President Barack Obama walks with, from left, Jose Bonilla, Lissette Bonilla and their children Margarita Bonilla, Franco Bonilla and Mario Bonilla before Obama spoke about the American Jobs Act on Oct. 24, 2011, in Las Vegas. Obama also announced a housing initiative to help homeowners with federally guaranteed mortgages refinance their homes.

The Four Changes in Obama’s New Housing Plan

  • 1. Elimination or lowering of fees for refinancing, title insurance, lien processing and closing costs. Also in most cases, appraisals won’t be necessary to refinance: The government will work from an automated calculation.
  • 2. Streamlining “representations and warranties,” which are necessary to transfer loans from one bank to another. The government thinks this will enhance confidence and competition between banks for loans, which will create incentives for banks to renegotiate mortgages.
  • 3. Major mortgage insurers will transfer coverage from an old loan to a refinanced loan automatically.
  • 4. Re-subordination of second liens will become automatic, so if you have a second mortgage on your home that you want to keep while you refinance the first, that’s now much easier.

East area neighborhood welcomes Obama

KSNV coverage of President Barack Obama campaigning in Sunrise Manor, a neighborhood near Las Vegas High School, Oct. 24, 2011.

Obama Speaks on Jobs and Housing

President Barack Obama walks with, from left, Jose Bonilla, Lissette Bonilla and their children Margarita Bonilla, Franco Bonilla and Mario Bonilla before Obama spoke about the American Jobs Act on Oct. 24, 2011, in Las Vegas. Obama also announced a housing initiative to help homeowners with federally guaranteed mortgages refinance their homes. Launch slideshow »
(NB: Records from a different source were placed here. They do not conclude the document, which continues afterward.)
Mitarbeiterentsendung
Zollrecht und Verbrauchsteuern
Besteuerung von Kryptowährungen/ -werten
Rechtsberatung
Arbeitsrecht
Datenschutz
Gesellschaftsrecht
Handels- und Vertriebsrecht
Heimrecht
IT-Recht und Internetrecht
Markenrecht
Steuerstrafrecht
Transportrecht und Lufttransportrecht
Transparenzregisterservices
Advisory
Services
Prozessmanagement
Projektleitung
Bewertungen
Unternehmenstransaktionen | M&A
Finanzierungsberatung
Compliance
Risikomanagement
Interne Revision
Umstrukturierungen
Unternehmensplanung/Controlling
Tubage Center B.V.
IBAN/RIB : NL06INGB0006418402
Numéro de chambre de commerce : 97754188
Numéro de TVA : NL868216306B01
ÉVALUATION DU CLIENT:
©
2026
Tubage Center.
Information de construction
Obama arrives in Las Vegas

Air Force One comes in for a landing at McCarran International Airport Monday Oct. 24, 2011. Launch slideshow »
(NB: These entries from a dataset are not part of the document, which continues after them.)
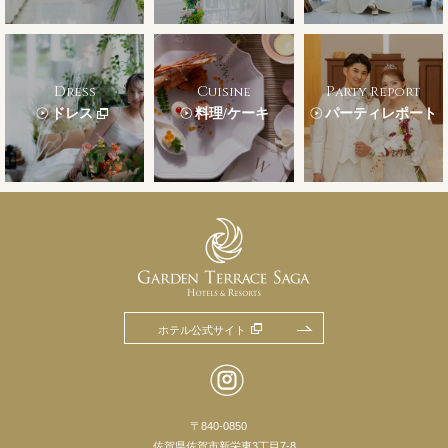
Dress
Cuisine
Party Report
ドレス
料理/ケーキ
パーティレポート
ホテル公式サイト
〒840-0850
佐賀県佐賀市新栄東3丁目7-8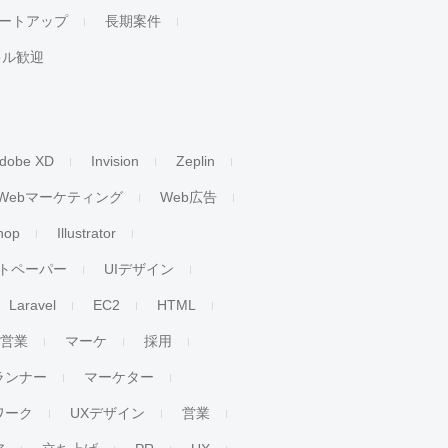
ートアップ
長期案件
キル歓迎
dobe XD
Invision
Zeplin
Webマーケティング
Web広告
hop
Illustrator
トペーパー
UIデザイン
Laravel
EC2
HTML
人営業
マーケ
採用
ランナー
マーケター
ワーク
UXデザイン
営業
A foreclosure-riddled neighborhood in east Las Vegas was a fitting backdrop for President Barack Obama to discuss his plan to help some of the nation’s homeowners who have been financially decimated by the real estate crisis. Not only is Las Vegas the nation’s foreclosure capital, but of those who are still hanging on to their homes, about 60 percent owe more on their mortgages than their homes are worth.
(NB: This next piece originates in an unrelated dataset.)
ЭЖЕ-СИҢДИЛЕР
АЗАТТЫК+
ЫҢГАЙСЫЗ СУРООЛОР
Whether that plan could actually help the homeowners who stepped from their stucco and tile-roofed homes Monday to hear his remarks was a matter of debate.

To critics, Obama’s announcement that more underwater homeowners will be eligible for refinancing amounted to political grandstanding in a state sorely in need of a true solution to the foreclosure crisis.

To those more sympathetic, it was a sincere effort to address a problem so large that only a series of case-by-case policy fixes will lead to a solution.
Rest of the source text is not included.